PROBLEM TO SOLVE
Which lines of the entries hold the string "trường"? Copy each one.

EXTRACTED RECORDS

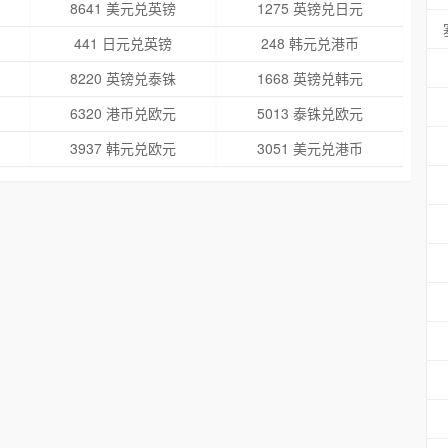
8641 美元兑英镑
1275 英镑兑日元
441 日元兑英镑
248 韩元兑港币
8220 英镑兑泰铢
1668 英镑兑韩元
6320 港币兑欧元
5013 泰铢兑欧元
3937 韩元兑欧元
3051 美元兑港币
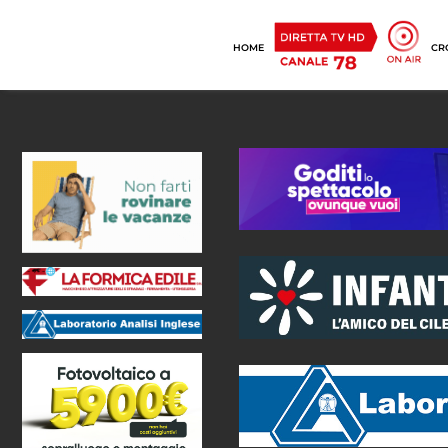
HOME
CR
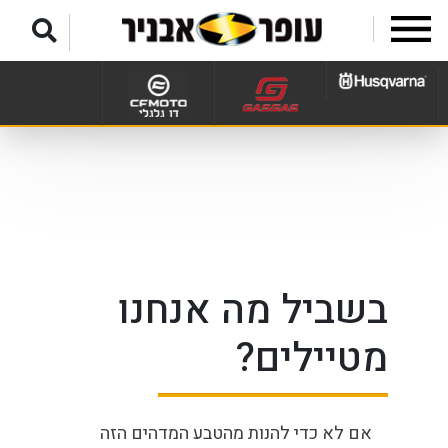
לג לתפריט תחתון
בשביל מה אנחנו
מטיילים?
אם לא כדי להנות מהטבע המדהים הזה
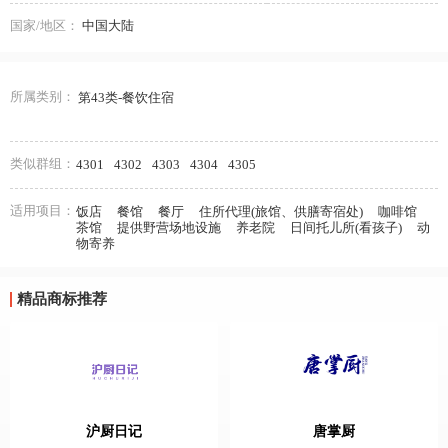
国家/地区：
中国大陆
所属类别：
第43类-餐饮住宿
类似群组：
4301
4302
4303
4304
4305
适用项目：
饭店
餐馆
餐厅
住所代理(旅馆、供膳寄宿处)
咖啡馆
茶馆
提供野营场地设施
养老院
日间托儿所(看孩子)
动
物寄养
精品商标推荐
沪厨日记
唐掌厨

---

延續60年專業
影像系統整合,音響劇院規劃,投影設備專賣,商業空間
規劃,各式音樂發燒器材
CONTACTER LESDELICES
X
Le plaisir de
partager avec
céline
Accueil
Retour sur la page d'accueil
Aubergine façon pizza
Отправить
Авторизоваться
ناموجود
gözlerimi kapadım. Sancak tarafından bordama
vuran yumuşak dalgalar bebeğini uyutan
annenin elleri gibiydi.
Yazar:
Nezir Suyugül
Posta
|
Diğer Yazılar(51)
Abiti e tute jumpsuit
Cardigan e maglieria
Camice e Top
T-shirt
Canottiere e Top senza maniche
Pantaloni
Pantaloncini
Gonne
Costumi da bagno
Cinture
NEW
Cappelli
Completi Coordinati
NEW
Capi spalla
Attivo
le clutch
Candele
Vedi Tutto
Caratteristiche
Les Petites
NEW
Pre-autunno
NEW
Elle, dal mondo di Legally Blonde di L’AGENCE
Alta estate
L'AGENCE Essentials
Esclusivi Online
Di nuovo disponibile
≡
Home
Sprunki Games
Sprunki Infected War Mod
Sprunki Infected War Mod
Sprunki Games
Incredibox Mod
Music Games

---

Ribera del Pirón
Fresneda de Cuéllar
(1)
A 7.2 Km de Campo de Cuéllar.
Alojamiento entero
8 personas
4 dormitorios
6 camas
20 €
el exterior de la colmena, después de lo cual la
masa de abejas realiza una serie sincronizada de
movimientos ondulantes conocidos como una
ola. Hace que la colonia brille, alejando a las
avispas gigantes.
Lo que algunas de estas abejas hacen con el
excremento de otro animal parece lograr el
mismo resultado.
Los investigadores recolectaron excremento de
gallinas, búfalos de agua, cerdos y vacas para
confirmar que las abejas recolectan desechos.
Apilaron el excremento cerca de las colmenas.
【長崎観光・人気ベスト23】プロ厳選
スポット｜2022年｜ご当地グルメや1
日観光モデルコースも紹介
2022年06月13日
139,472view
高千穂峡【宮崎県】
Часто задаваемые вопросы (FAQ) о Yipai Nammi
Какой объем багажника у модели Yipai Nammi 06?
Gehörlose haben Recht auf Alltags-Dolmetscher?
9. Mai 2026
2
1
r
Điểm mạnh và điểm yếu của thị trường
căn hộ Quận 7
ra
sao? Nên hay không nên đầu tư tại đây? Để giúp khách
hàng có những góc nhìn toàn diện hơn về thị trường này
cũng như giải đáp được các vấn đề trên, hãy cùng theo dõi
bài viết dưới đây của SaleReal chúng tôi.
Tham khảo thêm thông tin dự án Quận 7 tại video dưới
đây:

EXERCISE ANSWER
Điểm mạnh và điểm yếu của thị trường
hàng có những góc nhìn toàn diện hơn về thị trường này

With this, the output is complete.